Badkhen, an award-winning freelance war correspondent, has covered conflicts in Africa, Asia, and Europe. Since 2001 she has reported regularly from Afghanistan, the setting of The World is a Carpet: Four Seasons in an Afghan Village in which she chronicles the lives of the residents of Oqa, a hamlet so remote the government didn’t know it existed.
How did you meet the family that you profiled in Oqa?
I was working in Afghanistan in 2010 on a series of dispatches for Foreign Policy magazine which later became an e-book, Waiting for Taliban. It was one of those days when I had no plans. I asked the man who was working for me as a driver, “Do you want to show me anything?” He said, “Yes.” First he took me to a beautiful village called Zadyan, home to the oldest surviving minaret in Afghanistan.
He then took me probably 10 to12 miles across a roadless desert to this hamlet perched on a hummock. Absolutely no trees, no water for irrigation; just sand dunes, the vastness of the northern Afghan desert, and about 40 homes. He introduced me to an old man, probably one of the oldest in the village, named Baba Nazar. My driver said, “When I was a little boy I used to come here and he would take me hunting.” Baba Nazar is the patriarch of the main family in the book.
What drives your desire to “document the lives of people in extremis”?
I was born in the global south, in Leningrad, USSR. So I grew up knowing the totalitarian state, knowing extreme poverty. That is very much a dichotomy that is familiar to me: A quarter of the world lives in the global south, lives on $1.25 a day, so that’s extreme poverty.

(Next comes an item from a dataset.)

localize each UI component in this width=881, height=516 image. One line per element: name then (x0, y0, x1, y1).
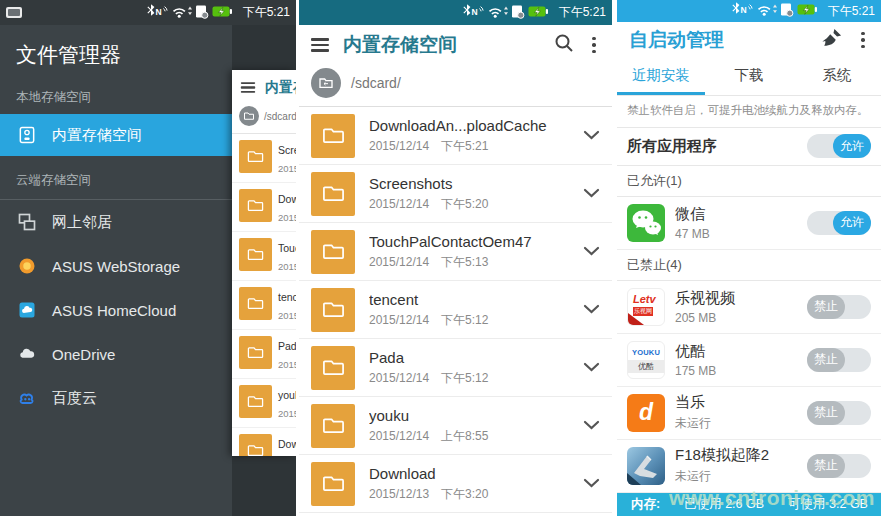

In the case of The World is a Carpet, what attracted me was the friction between the super ancient and the ultra-modern. You have this landscape that hasn’t changed for millennia, and, at the same time, you have super modern weapons on this landscape; you have people who are walking barefoot and bartering kindling for rice, and, at the same time, are using cell phones; you have extreme and dire poverty and violence. And in the middle of it, people create the most beautiful carpets in the world.
Ethnic Turkoman women, like Thawra the weaver, are breadwinners in their families: Do they have more influence than other Afghan women?
No, I don’t think so. In Afghanistan, women are very influential in the household because that is where they live and that is their purview. Women barely participate in social life outside of home. But inside the home, they are extremely active and dominate; they make a lot of the decisions.
Between the Soviet war, and now, the American war what are the challenges for weavers?
It means that infrastructure is extremely stunted. The carpets that are woven in Oqa—the men put them on the back of donkey and carry them to the nearest big town, which is about 25 miles away. It’s about a 7-hour walk.
Life in Oqa is incredibly harsh; how do the villagers survive?
I’ve always wondered why people stay there. What I understand is that Turkoman herders came to Oqa about 300 years ago and settled there because it was, they say, the jungle.
What happened next was serial drought, man-made desertification. Now it’s this tough, alkaline desert where nothing grows. But the descendants of the people who settled it first remain out of inertia, out of tradition, because their fathers say so, because they have no other place to go.
The World is Carpet recalls Frances Fitzgerald’s Fire in the Lake, which opened up Vietnamese society to Americans during the Vietnam War. Are you familiar with it?
I have not read that book. But Chinua Achebe said once that until the lions have their own historians, the history of the hunt will always glorify the hunter. I wanted to show the world from within Afghanistan, not Afghanistan from the outside world.
Why is there so little literature about the war from the Afghan perspective?
A couple of reasons: one, it is not politically expedient. The other reason is that it is very difficult to do work this way because it takes up a lot of time and it’s dangerous. You can’t walk into Oqa wearing body armor; you can’t walk into Oqa with security guards.
Most news organizations in places like Iraq and Afghanistan have very strict regulations about security. I am a freelancer there, so I am not bound by rules of news organizations: I can afford to go spend a month in a tiny little village or in somebody’s house in Mazar-e-Sharif or travel on a road that is not really safe for Westerners to travel on.